I had to have my beautiful Rottweiler Buster put to sleep 2 days ago, he was 10 years old and he was my world. I suffer from anxiety and depression and he was my reason to get out of bed in the morning. The pain is just too much, I am so lost. I miss him so much already. I have been crying into his blanket that smells of him for the last 2 days. I just don’t know how to handle this.


----------



## ttaylor45 (Jan 3, 2011)

jessm6 said:


> I'm new here, I just made this account after finding the forum on a google search. I just have to get this out.
> I had to have my beautiful Rottweiler Buster put to sleep 2 days ago, he was 10 years old and he was my world. I suffer from anxiety and depression and he was my reason to get out of bed in the morning. The pain is just too much, I am so lost. I miss him so much already. I have been crying into his blanket that smells of him for the last 2 days. I just don't know how to handle this.


I am so sorry for your loss it is the most heartbreaking decision we have to make for our beloved dogs,I know just how you feel I lost my toy poodle Rusty 18 months ago and then a year ago I lost Pepe as well.I miss them so much even know because like you they were my world. I am hoping to get a new puppy from the same breeder as soon as there is a dog puppy for me,I would like two again eventually and hope they will fill the poodle shaped void in my life. Be kind to yourself and remember you only feel like this because you loved Buster so much and gave him a great life.


----------



## lorilu (Sep 6, 2009)

I'm so sorry for your terrible loss of your beloved Buster. You are still in shock over this.The pain of such loss is devastating and grieving has to be got through. Please be gentle with yourself and know that you are among people who understand, here.


----------



## jessm6 (Dec 1, 2019)

ttaylor45 said:


> I am so sorry for your loss it is the most heartbreaking decision we have to make for our beloved dogs,I know just how you feel I lost my toy poodle Rusty 18 months ago and then a year ago I lost Pepe as well.I miss them so much even know because like you they were my world. I am hoping to get a new puppy from the same breeder as soon as there is a dog puppy for me,I would like two again eventually and hope they will fill the poodle shaped void in my life. Be kind to yourself and remember you only feel like this because you loved Buster so much and gave him a great life.
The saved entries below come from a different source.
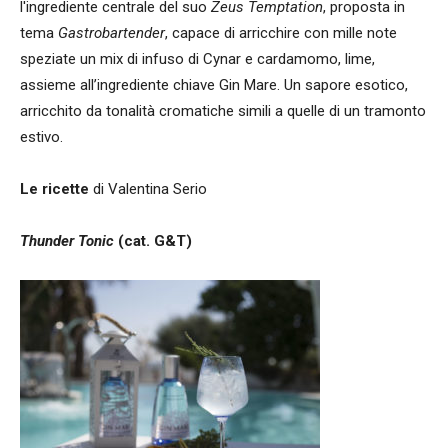
l'ingrediente centrale del suo
Zeus Temptation
, proposta in
tema
Gastrobartender
, capace di arricchire con mille note
speziate un mix di infuso di Cynar e cardamomo, lime,
assieme all’ingrediente chiave Gin Mare. Un sapore esotico,
arricchito da tonalità cromatiche simili a quelle di un tramonto
estivo.
Le ricette
di Valentina Serio
Thunder Tonic
(cat. G&T)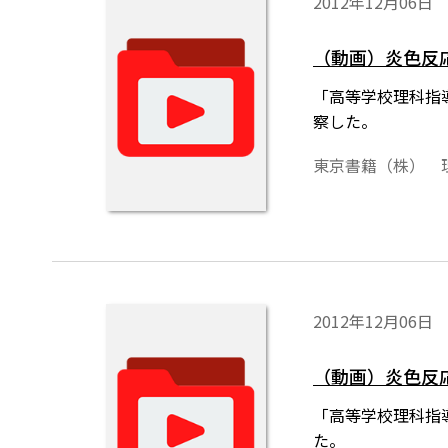
2012年12月06日
（動画）炎色反
「高等学校理科指
察した。
東京書籍（株） 
2012年12月06日
（動画）炎色反応
「高等学校理科指
た。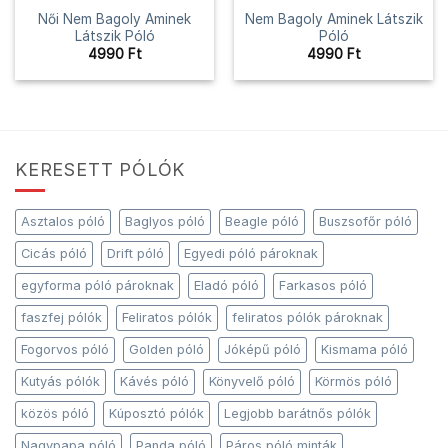
Női Nem Bagoly Aminek
Nem Bagoly Aminek Látszik
Látszik Póló
Póló
4990
Ft
4990
Ft
KERESETT PÓLÓK
Asztalos póló
Baglyos póló
Beagle póló
Buszsofőr póló
Cicás póló
Drift póló
Egyedi póló pároknak
egyforma póló pároknak
Eladó póló
Farkasos póló
faszfej pólók
Feliratos pólók
feliratos pólók pároknak
Fogorvos póló
Golden póló
Jóképű póló
Kismama póló
Kutyás pólók
Kávés póló
Könyvelő póló
Körmös póló
közös póló
Kúposztó pólók
Legjobb barátnős pólók
Nagypapa póló
Panda póló
Páros póló minták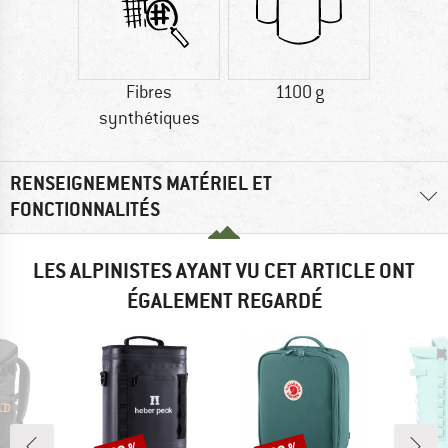
Fibres
1100 g
synthétiques
RENSEIGNEMENTS MATÉRIEL ET
FONCTIONNALITÉS
LES ALPINISTES AYANT VU CET ARTICLE ONT
ÉGALEMENT REGARDÉ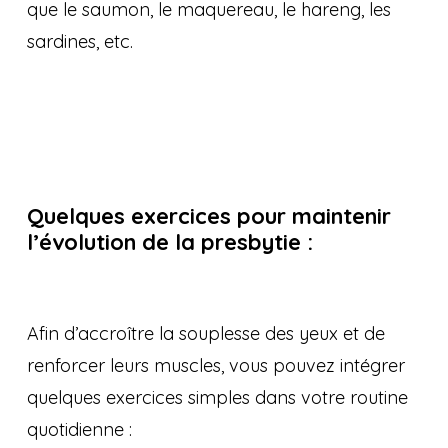
que le saumon, le maquereau, le hareng, les
sardines, etc.
Quelques exercices pour maintenir
l’évolution de la presbytie :
Afin d’accroître la souplesse des yeux et de
renforcer leurs muscles, vous pouvez intégrer
quelques exercices simples dans votre routine
quotidienne :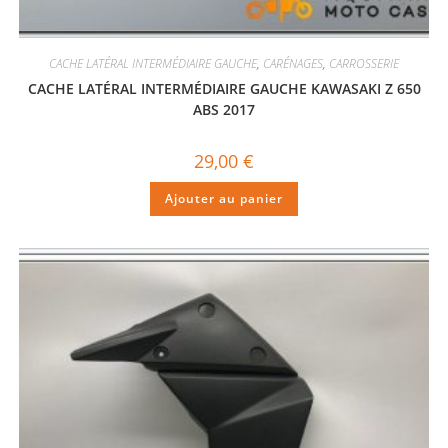
CACHE LATÉRAL INTERMÉDIAIRE GAUCHE
,
CARÉNAGES
,
CARROSSERIE
CACHE LATÉRAL INTERMÉDIAIRE GAUCHE KAWASAKI Z 650
ABS 2017
29,00
€
Ajouter au panier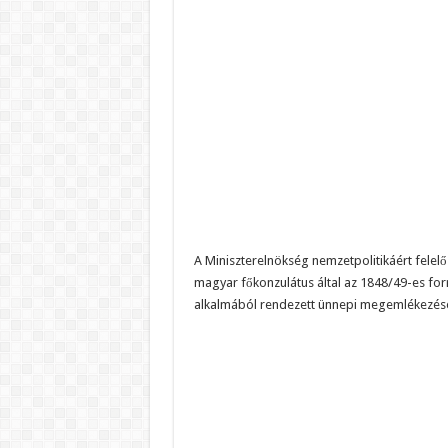
A Miniszterelnökség nemzetpolitikáért felelős
magyar főkonzulátus által az 1848/49-es fo
alkalmából rendezett ünnepi megemlékezése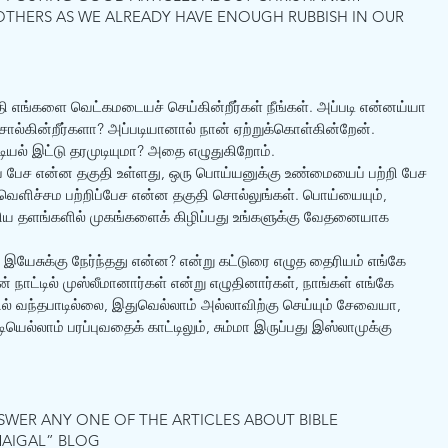
THERS AS WE ALREADY HAVE ENOUGH RUBBISH IN OUR 
தி எங்களை வெட்கமடையச் செய்கின்றீர்கள் நீங்கள். அப்படி என்னய்யா 
சொல்கின்றீர்களா? அப்படியானால் நான் ஏற்றுக்கொள்கின்றேன்.
்டியல் இட்டு தரமுடியுமா? அதை எழுதுகிறோம். 
ப் பேச என்ன தகுதி உள்ளது, ஒரு பொய்யனுக்கு உண்மையைப் பற்றி பேச 
 வெளிச்சம பற்றிப்பேச என்ன தகுதி சொல்லுங்கள். பொய்யையும், 
ிய தளங்களில் முகங்களைக் கிழிப்பது உங்களுக்கு வேதனையாக 
ு, இயேசுக்கு நேர்ந்தது என்ன? என்று கட்டுரை எழுத தைரியம் எங்கே 
 நாட்டில் முஸ்லீமானார்கள் என்று எழுதினார்கள், நாங்கள் எங்கே 
ில் வந்தபாடில்லை, இதுவெல்லாம் அல்லாவிற்கு செய்யும் சேவையா, 
்லாம் பரப்புவதைக் காட்டிலும், சும்மா இருப்பது இஸ்லாமுக்கு 
SWER ANY ONE OF THE ARTICLES ABOUT BIBLE 
MAIGAL” BLOG 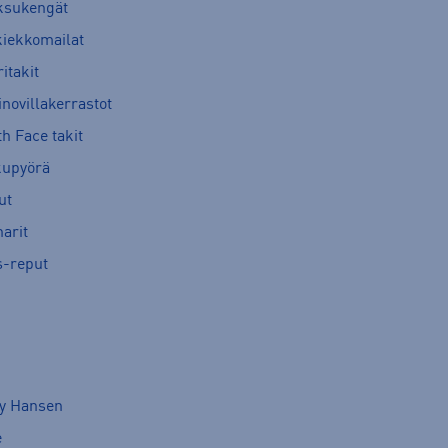
ksukengät
kiekkomailat
itakit
novillakerrastot
h Face takit
kupyörä
ut
arit
s-reput
ly Hansen
e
Thank you for your message and I'm so sorry about your dogs also. He did have a great life, I hope he knew how much I loved him. Every minute is a struggle right now


----------



## Happy Paws2 (Sep 13, 2008)

I'm so sorry for your loss.

I know how you are feeling, we lost our wonderful boy Dillon in February and a day hasn't past with us talking about him. He was just nine and two weeks when we had to say good-bye to him, I truly think the pain ever really goes away, we just learn to live with it. Try and remember the good times you had with him, it does help.


----------



## ttaylor45 (Jan 3, 2011)

jessm6 said:


> Thank you for your message and I'm so sorry about your dogs also. He did have a great life, I hope he knew how much I loved him. Every minute is a struggle right now


I am sure he knew how much you loved him like I'm sure mine did, Rusty was funny he refused to walk on his lead unless I held the lead and also didn't like anyone else carrying him when I was around. Rusty was the one sat up in the picture with dear little Pepe laying down.


----------